Überzeugen, nicht agitieren
Die Behindertenzeitung Mondkalb geht an den Start
Was für eine selten dämliche Frage, im
Interview der Jungle World: „Es könnten auch Menschen ohne
Behinderung an eurer Zeitung interessiert sein ..."
Tatsächlich? Die Antwort, der kicker habe auch keine
Fußballer als Zielgruppe, fiel dann leider der
Schlußredaktion zum Opfer. Ein Glück, daß an gleicher
Stelle noch Platz war für „Menschen mit Behinderung", statt
Behinderter, und den Hinweis, das neue Blatt werde sich
selbstverständlich auch mit Themen wie „Migration und
Antirassismus" beschäftigen. Nur daß dergleichen von Jan
Plöger, dem Interviewten, nicht gesagt worden war. „Die
Sachen hatte ich beim Autorisieren sogar rausgestrichen", sagt der
Politikstudent und Sitzredakteur der neuen Behindertengazette Mondkalb.
In der Linken habe man das oft, daß Behinderte als Stichwortgeber
gebraucht würden. Politisch korrekt sei dann immer von
„Menschen mit Behinderung" die Rede. Und zur Not würden
einem die besagten „Menschen" eben in den Mund gelegt. Denn nur
wer die richtigen Worte nennt, ist auch auf der richtigen Seite ...

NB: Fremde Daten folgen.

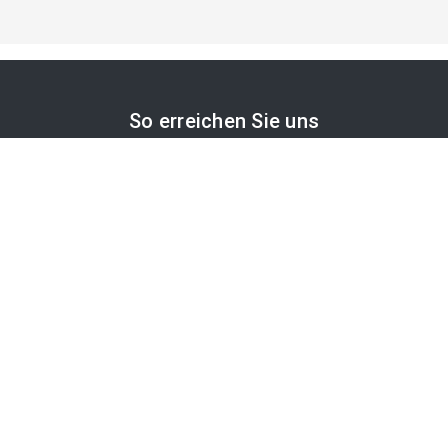
So erreichen Sie uns
APA-Comm GmbH
Laimgrubengasse 10
1060 Wien, Österreich
PR-Desk Support
Tel. +43 1 36060-5310
APA-Salesdesk
Tel. +43 1 36060-1234
comm@apa.at
Services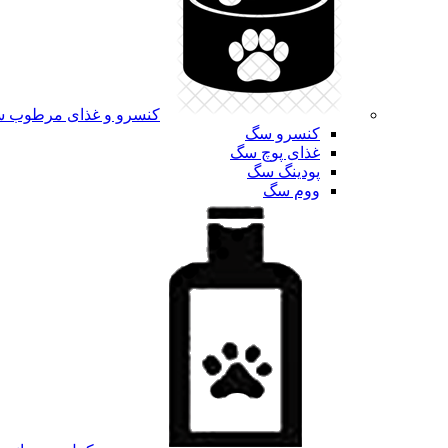
کنسرو و غذای مرطوب 
کنسرو سگ
غذای پوچ سگ
پودینگ سگ
ووم سگ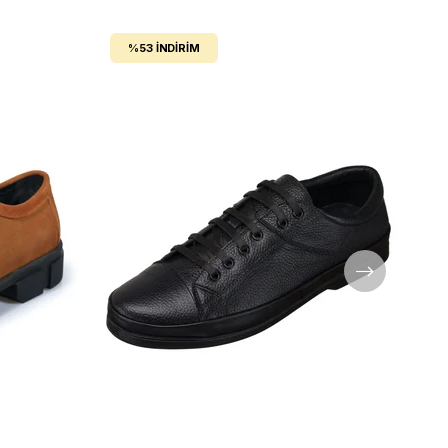
%53
İNDIRIM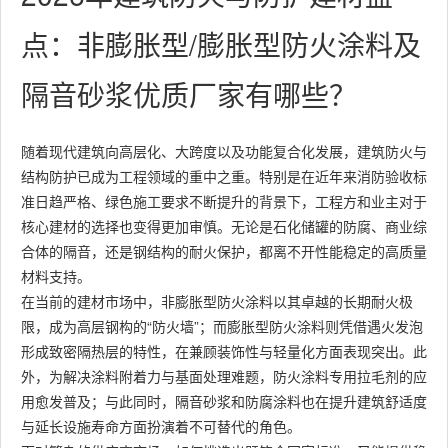
点：非膨胀型/膨胀型防火涂料及
隔音砂浆优质厂家有哪些？
随着现代建筑向高层化、大跨度以及功能复合化发展，建筑防火与
结构防护已成为工程领域的重中之重。特别是在近年来消防验收标
准日趋严格、绿色施工要求不断提升的背景下，工程方和业主对于
核心建材的选择也变得更加审慎。无论是石化储罐的防腐、商业综
合体的隔音，还是钢结构的耐火保护，都离不开性能稳定的高质量
材料支持。
在当前的建材市场中，非膨胀型防火涂料以其卓越的长期耐火极
限，成为高层钢构的“防火墙”；而膨胀型防火涂料则凭借遇火发泡
形成致密隔热层的特性，在兼顾装饰性与轻量化方面表现突出。此
外，为解决涂料附着力与基面处理难题，防火涂料专用拉毛剂的应
用愈发普及；与此同时，隔音砂浆和防腐涂料也在提升建筑舒适度
与延长设施寿命方面扮演着不可替代的角色。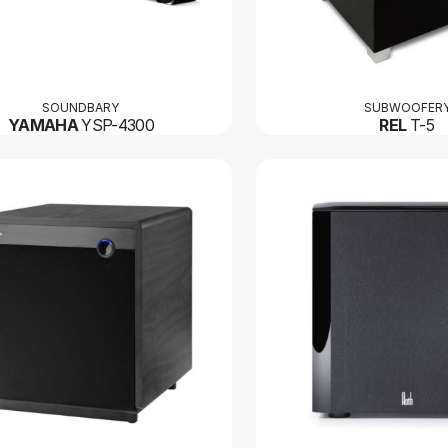
SOUNDBARY
SUBWOOFER
YAMAHA
YSP-4300
REL
T-5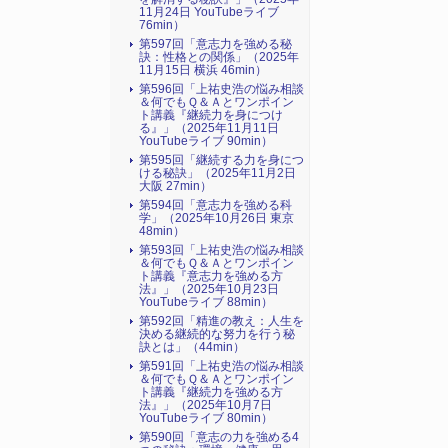
11月24日 YouTubeライブ
76min）
第597回「意志力を強める秘
訣：性格との関係」（2025年
11月15日 横浜 46min）
第596回「上祐史浩の悩み相談
＆何でもＱ＆Ａとワンポイン
ト講義『継続力を身につけ
る』​」（2025年11月11日
YouTubeライブ 90min）
第595回「継続する力を身につ
ける秘訣」（2025年11月2日
大阪 27min）
第594回「意志力を強める科
学」（2025年10月26日 東京
48min）
第593回「上祐史浩の悩み相談
＆何でもＱ＆Ａとワンポイン
ト講義『意志力を強める方
法』​」（2025年10月23日
YouTubeライブ 88min）
第592回「精進の教え：人生を
決める継続的な努力を行う秘
訣とは」（44min）
第591回「上祐史浩の悩み相談
＆何でもＱ＆Ａとワンポイン
ト講義『継続力を強める方
法』​」（2025年10月7日
YouTubeライブ 80min）
第590回「意志の力を強める4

Plöger, der selbst schwer gehbehindert ist, sieht
darin eine Art von Respektlosigkeit, die an und für sich der Grund
sei, weshalb sie Mondkalb gegründet hätten. Etliche Jahre
hätten er und andere aus der Redaktion sich in linken und
linksradikalen Gruppen engagiert für ein Bleiberecht aller
Flüchtlinge, für die Rechte von Schwulen und Lesben in Polen,
für Obdachlose, ja sogar gegen die Wehrpflicht. „All diese
Zirkel und Aktionen aber waren Lichtjahre von unserer eigenen
Lebenswelt entfernt. Warum kämpft eigentlich keiner für uns?"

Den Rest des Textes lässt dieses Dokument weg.